Transforming gender roles

A Christian Science perspective.

Who's better at enforcing law and order? Men or women?

This question is being asked by Britain's largest police force, as the Monitor reported in "Do women make better riot police?" (Aug. 27).

Does it have to be one or the other? Couldn't both men and women contribute qualities to law enforcement which enhance the safety of the community – especially in times of high tension, such as marches and protests?

"Both sexes should be loving, pure, tender, and strong," wrote Mary Baker Eddy, the founder of the Monitor ("Science and Health with Key to the Scriptures," p. 57). She lived during an era in which society was reevaluating gender roles and women's rights. Women's suffrage was still decades away, but she was pressing for more than gender parity. She was advocating spiritual equality, a standard lifted up in the first chapter of the Bible.

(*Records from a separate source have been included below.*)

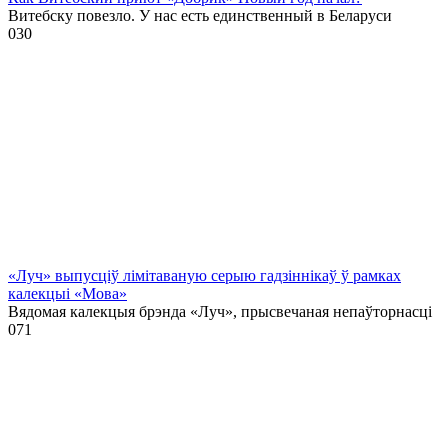
Витебску повезло. У нас есть единственный в Беларуси
0
30
«Луч» выпусціў лiмiтаваную серыю гадзіннікаў ў рамках
калекцыі «Мова»
Вядомая калекцыя брэнда «Луч», прысвечаная непаўторнасці
0
71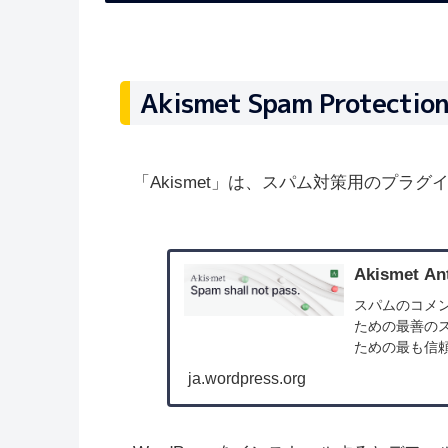
Akismet Spam Protec
「Akismet」は、スパム対策用のプラグ
Akismet An
スパムのコメ
ための最善のスパム
ための最も信
ja.wordpress.org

"So God created man in his own image … male and female created he them" (Gen. 1:27). Both male and female reflect the nature of God – the nature of divine Love and eternal Truth. God's sublime unity does not belong to one gender or the other. Rather, "union of the masculine and feminine qualities constitutes completeness" (Science and Health, p. 57).

To reach that natural level of spiritual unity, though, requires something more than just adjusting how many women are allocated to crowd control or how many sensitivity training sessions are mandated. It requires a willingness to change one's outlook from inherent conflict between groups to potential resolution for all groups.

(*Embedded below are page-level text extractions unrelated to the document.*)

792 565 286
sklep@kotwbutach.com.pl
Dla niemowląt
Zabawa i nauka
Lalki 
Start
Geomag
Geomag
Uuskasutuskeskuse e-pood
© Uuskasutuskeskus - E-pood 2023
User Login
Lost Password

The university professor quoted in the Monitor article identified men as task-oriented and "transactional," while women were seen as facilitating relationships and "transformational."

Maybe it's more than law enforcement that needs a spiritual makeover. Perhaps we need to address entrenched gender stereotypes as well. The Apostle Paul wrote: "Do not conform any longer to the pattern of this world, but be transformed by the renewing of your mind. Then you will be able to test and approve what God's will is – his good, pleasing and perfect will" (Rom. 12:2, New International Version).

That transformational approach isn't confined to women. And it's happening all around us in our local communities.

When my kids played on local sports teams, I remember being disenchanted with the all-too-popular trend in youth coaching of yelling at kids to "motivate" them. It was then that I volunteered to coach our daughter's soccer team. Assigned to me as assistant coaches were two dads, both successful businessmen, and both desiring a different approach to coaching as well. Their soft-spoken, encouraging manner blended well with my own approach. We felt very much in sync with each other. And the girls thrived. So did the boys' team I later coached with another, equally thoughtful and supportive dad.

It wasn't lost on me that the four of us were also involved in our individual houses of worship each week. A spiritual perspective that actively cherishes our relationship with the Divine is transformational. It touches and redeems the hearts of both men and women. And that makes a lasting difference for harmony in the wider community.